How and when to position for a post-vaccine world is the question at the top of many investors' minds right now. Erin Riley, a Goldman Sachs financial adviser, said the announcement of a COVID-19 vaccine will spark a rotation into seven specific sectors. 

"Certain value sectors like food and beverages exhibit very high positive correlation with rising vaccine probabilities," Riley said on Friday's episode of the Exchanges at Goldman Sachs podcast.

She also said these sectors that were "deeply depressed" by the pandemic could be well positioned for a catch-up: transportation, sports, hotels, restaurants, and hospitals.

Riley said data is showing signs that this rotation could occur as early as 2021.

"The majority of super forecasters expect there to be enough doses of an FDA-approved COVID-19 vaccine to inoculate 25 million people some time at the beginning of next year," she added.
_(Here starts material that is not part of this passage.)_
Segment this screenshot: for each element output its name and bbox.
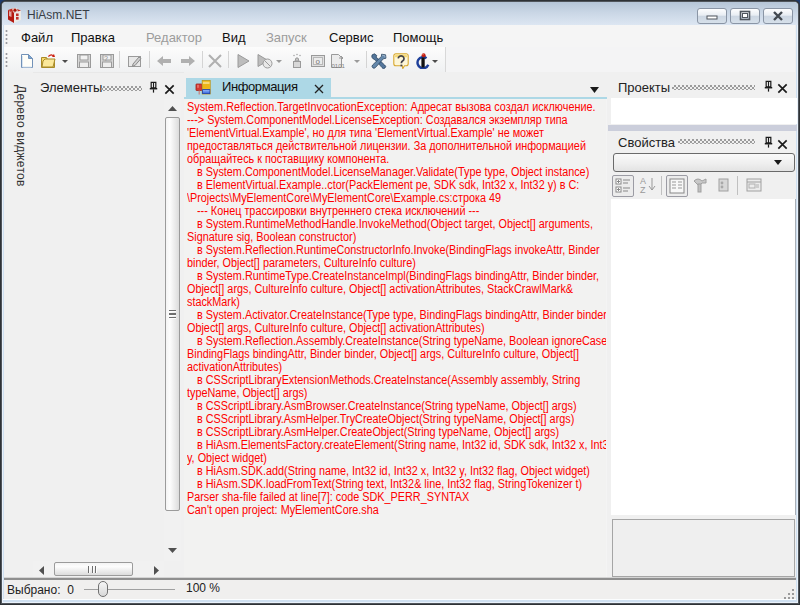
svg-text:0101: 0101 — [332, 63, 346, 69]
svg-text:o: o — [316, 57, 321, 66]
svg-text:?: ? — [104, 55, 108, 62]
svg-text:Z: Z — [640, 185, 646, 195]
Read more: MORGAN STANLEY: Buy these 16 stocks to cheaply invest in next-generation technologies and reap the future profits they generate

Along with a vaccine catalyst, Riley's clients have looked at the "massively bifurcated" stock market, where large technology names have seen massive gains while other sectors haven't recovered their pandemic losses, as a signal that a rotation is due at some point in the future. 

"The are essentially two economies trading, which suggests that the market remains very skeptical of any semblance of a return to normal. A lot of clients that I speak to are still constructive on growth technology stocks, which particularly owes to the low-rate environment and the acceleration in trends ignited by stay-at-home orders," Riley said. 

She added: "But low-valuation stocks now trade at their largest discount to high valuation since the tech bubble. And tactically, many clients think at some point this gap simply needs to converge."